Borrowing cost includes interest. Such costs directly attributable to the acquisition, construction or production of an asset that necessarily takes a
substantial period of time to get ready for its intended use or sale are capitalized as part of the cost of the respective asset. All other borrowing costs
are expensed in the period they occur.

3.0 Earnings per share

Basic earnings per share is computed by dividing the profit / (loss) after tax (including the post tax effect of extraordinary items, if any) by the weighted

3.1 Taxes on income

Current tax is the amount of tax payable on the taxable income for the year as determined in accordance with the provisions of the Income Tax Act,
1961.

Deferred tax is recognised on timing differences, being the differences between the taxable income and the accounting income that originate in one
period and are capable of reversal in one or more subsequent periods. Deferred tax is measured using the tax rates and the tax laws enacted or
substantially enacted as at the reporting date. Deferred tax liabilities are recognised for all timing differences. Deferred tax assets in respect of
unabsorbed depreciation and carry forward of losses are recognised only if there is virtual certainty that there will be sufficient future taxable income
available to realise such assets. Deferred tax assets are recognised for timing differences of other items only to the extent that reasonable certainty
exists that sufficient future taxable income will be available against which these can be realised. Deferred tax assets and liabilities are offset if such
items relate to taxes on income levied by the same governing tax laws and the Company has a legally enforceable right for such set off. Deferred tax
assets are reviewed at each Balance Sheet date for their realisability.

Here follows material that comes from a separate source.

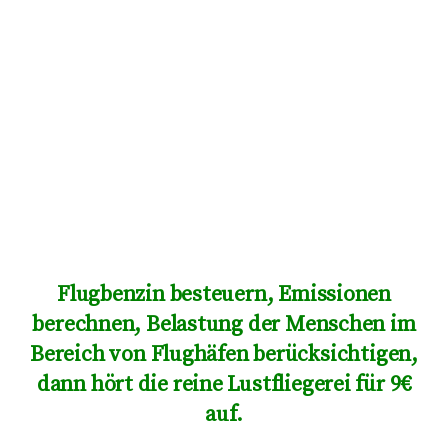
Flugbenzin besteuern, Emissionen
berechnen, Belastung der Menschen im
Bereich von Flughäfen berücksichtigen,
dann hört die reine Lustfliegerei für 9€
auf.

Minimum Alternate Tax (MAT) paid in a year is charged to the Statement of Profit and Loss as current tax. The company recognizes MAT credit
available as an asset only to the extent there is convincing evidence that the company will pay normal income tax during the specified period, i.e., the
period for which MAT Credit is allowed to be carried forward. In the year in which the Company recognizes MAT Credit as an asset in accordance
with the Guidance Note on Accounting for Credit Available in respect of Minimum Alternate Tax under the Income Tax Act, 1961,
the said asset is created by way of credit to the statement of Profit and Loss and shown as "MAT Credit Entitlement." The
Company reviews the "MAT Credit Entitlement" asset at each reporting date and writes down the asset to the extent the
company does not have convincing evidence that it will pay normal tax during the sufficient period.

3.2 Impairment of assets

An impairment loss is recognized wherever the carrying amount of fixed assets exceeds the recoverable amount i.e. the higher of the assets' net
selling price and value in use. After impairment, depreciation is provided on the revised carrying amount of the assets over its remaining useful life. A
previously recognized impairment loss is increased or reversed depending on changes in circumstances. However, the carrying value after reversal
is not increased beyond the carrying value that would have prevailed by charging usual depreciation if there was no impairment.